- Source material:
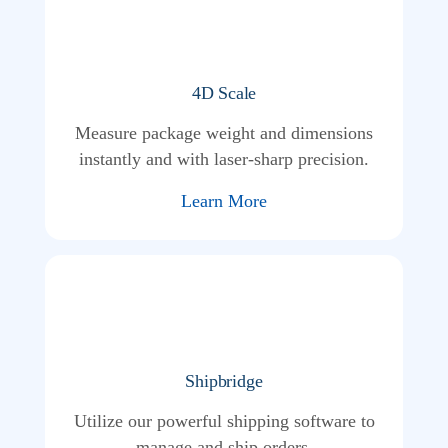
4D Scale
Measure package weight and dimensions
instantly and with laser-sharp precision.
Learn More
Shipbridge
Utilize our powerful shipping software to
manage and ship orders.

- Task requirements:
Copy all the lines of data exactly as they appear, dropping any images.

- Result of the exercise:
4D Scale
Measure package weight and dimensions
instantly and with laser-sharp precision.
Learn More
Shipbridge
Utilize our powerful shipping software to
manage and ship orders.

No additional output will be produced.